Yeah. I mean, this is the beautiful part of who Jesus is, one of them. Jesus only lived into His identity as the Beloved. He was the Beloved of God from eternity past to eternity future, and so are we, right? As Jesus is God in the Trinity, they share love amongst themselves so beautifully. Really, that's creation, right?

They're sharing love so beautifully and amongst themselves that this love overflows and creates. It overflows and creates us. And so Jesus lived into this identity as the Beloved Son with whom God was well pleased. We see that at His baptism, and God speaks to Him, speaks this word over Him, You are my Beloved Son in whom I am well pleased, and so for us. Jesus didn't have to try and show off His power. He didn't have to try and prove to everybody, look, I really am the Son of God. I really am God. It wasn't like that. It wasn't His ego trying to prove those things.

He just walked in who He was. And so for us as well. We are the Beloved of God. You and I are the Beloved of God as well. In John, in Christ's high priestly prayer, what He prays is this.

He prays a number of different things before He goes to the cross, but one of the things He prays is this. Father, let them know that You love them the way that You love me. So how do you think God the Father loves God the Son? Completely, fully, no lack, no disappointment. This is how we're loved as well. And so for us to walk in the identity of the Beloved, the most important thing about us today, the most important thing about you or me is not what we accomplished today.

It's not our failures today. The most important thing about you and I is when we woke up this morning, we were loved by God. And when we go to sleep tonight, we will be loved by God. And so what that does in our lives, Gary, is then that changes us into a loving people. I'm not trying to look to you to build my identity or to tell me I'm an amazing person.

I'm also not looking to my track record of failures to think I'm the worst. What I'm doing again is focusing in on who God the Father is. Who God says I am. He says I'm loved. He says I'm chosen. He says I'm adopted.

He says I'm His. And so as we live into that identity, it changes us into a group of people who loves out of that identity instead of loving to get an identity. It's two totally different places.

One is a place of freedom and one is a place of slavery. And so for us as Christians, we love out of freedom. Well, so great. Let's look at the words of Jesus on the cross. What do they reveal about His heart toward different people?

Yeah, and this is just so beautiful. If all you did was look at what Christ said on the cross, those sayings that He said on the cross, if all you did was look at that, my goodness, you would come away with the most beautiful picture of the love of Christ for us. One of the first things He says is, my God, my God, why have you forsaken me? And in that moment of God forsaking God, I mean, who can really understand that? I understand it sort of.

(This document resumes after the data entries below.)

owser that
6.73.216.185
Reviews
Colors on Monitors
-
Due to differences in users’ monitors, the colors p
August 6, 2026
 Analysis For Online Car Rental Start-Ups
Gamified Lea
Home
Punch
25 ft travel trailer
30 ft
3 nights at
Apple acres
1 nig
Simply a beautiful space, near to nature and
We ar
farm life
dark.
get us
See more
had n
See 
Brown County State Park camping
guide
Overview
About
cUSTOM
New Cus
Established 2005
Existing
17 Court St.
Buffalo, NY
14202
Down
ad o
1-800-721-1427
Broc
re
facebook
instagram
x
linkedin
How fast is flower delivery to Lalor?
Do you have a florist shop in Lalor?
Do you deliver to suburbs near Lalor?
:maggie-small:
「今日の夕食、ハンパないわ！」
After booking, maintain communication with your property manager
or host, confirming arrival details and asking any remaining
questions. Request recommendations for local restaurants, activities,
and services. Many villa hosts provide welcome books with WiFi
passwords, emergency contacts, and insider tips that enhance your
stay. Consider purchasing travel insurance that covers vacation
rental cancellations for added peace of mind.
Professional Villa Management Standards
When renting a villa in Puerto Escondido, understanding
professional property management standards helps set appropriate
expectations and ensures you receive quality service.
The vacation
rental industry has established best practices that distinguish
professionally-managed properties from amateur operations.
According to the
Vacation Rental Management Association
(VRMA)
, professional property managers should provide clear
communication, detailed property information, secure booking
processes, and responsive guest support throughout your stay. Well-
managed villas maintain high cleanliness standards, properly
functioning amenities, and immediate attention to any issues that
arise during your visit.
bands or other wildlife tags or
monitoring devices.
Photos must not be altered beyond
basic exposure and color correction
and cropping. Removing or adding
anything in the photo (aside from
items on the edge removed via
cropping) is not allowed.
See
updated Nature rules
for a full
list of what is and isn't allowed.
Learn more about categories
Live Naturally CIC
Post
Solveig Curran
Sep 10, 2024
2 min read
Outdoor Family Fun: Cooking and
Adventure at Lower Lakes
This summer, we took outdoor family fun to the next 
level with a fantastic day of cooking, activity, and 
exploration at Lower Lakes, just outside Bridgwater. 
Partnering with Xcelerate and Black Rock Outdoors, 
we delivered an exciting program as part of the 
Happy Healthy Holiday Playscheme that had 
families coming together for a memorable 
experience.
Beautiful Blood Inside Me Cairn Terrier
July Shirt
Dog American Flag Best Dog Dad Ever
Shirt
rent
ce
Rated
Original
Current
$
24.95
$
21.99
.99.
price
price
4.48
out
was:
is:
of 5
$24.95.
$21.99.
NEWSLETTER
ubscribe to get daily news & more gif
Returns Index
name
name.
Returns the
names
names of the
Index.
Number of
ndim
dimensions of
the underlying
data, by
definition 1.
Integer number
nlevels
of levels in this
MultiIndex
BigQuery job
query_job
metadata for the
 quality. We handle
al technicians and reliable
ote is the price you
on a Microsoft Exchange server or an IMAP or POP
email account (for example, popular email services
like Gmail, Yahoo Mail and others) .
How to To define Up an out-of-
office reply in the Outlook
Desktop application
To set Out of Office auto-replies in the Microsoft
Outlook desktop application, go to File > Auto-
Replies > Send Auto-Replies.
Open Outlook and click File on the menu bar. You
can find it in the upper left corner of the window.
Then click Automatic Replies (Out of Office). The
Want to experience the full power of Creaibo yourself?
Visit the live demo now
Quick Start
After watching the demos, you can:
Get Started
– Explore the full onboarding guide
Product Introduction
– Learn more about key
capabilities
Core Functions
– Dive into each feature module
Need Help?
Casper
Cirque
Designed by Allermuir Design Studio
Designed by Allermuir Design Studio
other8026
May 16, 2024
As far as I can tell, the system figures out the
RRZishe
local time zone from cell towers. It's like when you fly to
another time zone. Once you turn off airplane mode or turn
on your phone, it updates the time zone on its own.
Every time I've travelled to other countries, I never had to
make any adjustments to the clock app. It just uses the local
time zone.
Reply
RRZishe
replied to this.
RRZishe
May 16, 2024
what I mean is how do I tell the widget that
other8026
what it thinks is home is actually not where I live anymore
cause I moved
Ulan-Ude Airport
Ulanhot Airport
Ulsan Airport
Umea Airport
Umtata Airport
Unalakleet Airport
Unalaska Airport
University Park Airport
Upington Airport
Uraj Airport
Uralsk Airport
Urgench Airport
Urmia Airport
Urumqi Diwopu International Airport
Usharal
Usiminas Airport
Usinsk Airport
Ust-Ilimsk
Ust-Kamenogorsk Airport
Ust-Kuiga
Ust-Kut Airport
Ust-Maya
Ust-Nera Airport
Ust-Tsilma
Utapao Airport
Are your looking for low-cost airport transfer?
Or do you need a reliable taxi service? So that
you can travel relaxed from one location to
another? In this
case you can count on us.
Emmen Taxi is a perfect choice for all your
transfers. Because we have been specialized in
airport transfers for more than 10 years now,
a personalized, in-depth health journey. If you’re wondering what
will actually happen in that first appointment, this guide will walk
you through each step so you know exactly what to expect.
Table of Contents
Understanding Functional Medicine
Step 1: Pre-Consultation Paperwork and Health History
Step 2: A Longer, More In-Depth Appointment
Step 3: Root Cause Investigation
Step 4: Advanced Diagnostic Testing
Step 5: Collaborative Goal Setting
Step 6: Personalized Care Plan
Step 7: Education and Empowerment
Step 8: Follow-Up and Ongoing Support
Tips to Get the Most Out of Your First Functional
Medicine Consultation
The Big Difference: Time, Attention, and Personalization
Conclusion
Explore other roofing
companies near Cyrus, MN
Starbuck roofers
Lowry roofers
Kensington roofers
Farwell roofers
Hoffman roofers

I understand that it happened, but how that really happened, I don't quite understand. I know it's true, though, and I know that the reason that Jesus cried out, why have you forsaken me, was so that you and I would never have to wonder if God was going to forsake us because God forsook Jesus on our behalf. We deserve that, right? That's something we earned, and it's something Jesus took.

So we never have to wonder if Jesus is going to forsake us. He also said, Father, forgive them, for they don't know what they're doing. We look at these people who are literally killing Him, making fun of Him, mocking Him, and He looks out at this group, and what is His heart? Oh, God, Father, forgive them.

They have no idea what they're doing. What He says to the thief on the cross next to Him, who says, hey, remember me. Remember me, Jesus, and Jesus says to him, today you'll be with me in paradise. So here He is, granting eternal life to this thief on the cross next to Him. Another thing He says is to John and to his mother, and He says, woman, behold thy son, and behold thy mother.

What He's doing there is He's taking care of His mom. I mean, how beautiful is it that on the cross, as He's dying, Jesus is restoring and creating new relationship between John and his mother, and saying, here, you guys, you have each other. What else Jesus says is, I thirst, again, talking about His humanity. And then one of the last things He says is, it is finished. And so for us to know all the work that needed to be done, for us to be 100% sure that God loves us, it's done. There's no more work that needs to be done.

Jesus did it all, propelled by His great love for God and His great love for us. Thanks for joining us today for Building Relationships with Dr. Gary Chapman, author of the New York Times bestseller, "The 5 Love Languages" . You can hear today's program again at our website, Take a quiz to discover your love language and find out about our featured resource at

Jessica Thompson's book, He Loved Them, is linked right there at In our last segment, Jessica, you were talking about the sayings of Jesus on the cross. If we only took those sayings, we'd have a pretty good picture of who He was and what He was doing for us, right?

Yes. Yeah, and I think it's interesting, like, our thoughts of Him are not, we just tend to not think of Him in those terms. And if we would just spend time there, oh, goodness, our hearts would just be inflamed with love for who He was. Now, in your view, how does Christ's love and life affect the understanding for us, our understanding of the world and of God and of others and of ourselves? Right, so the Bible talks a lot about this word shalom or wholeness. We think of the word shalom as kind of like peace.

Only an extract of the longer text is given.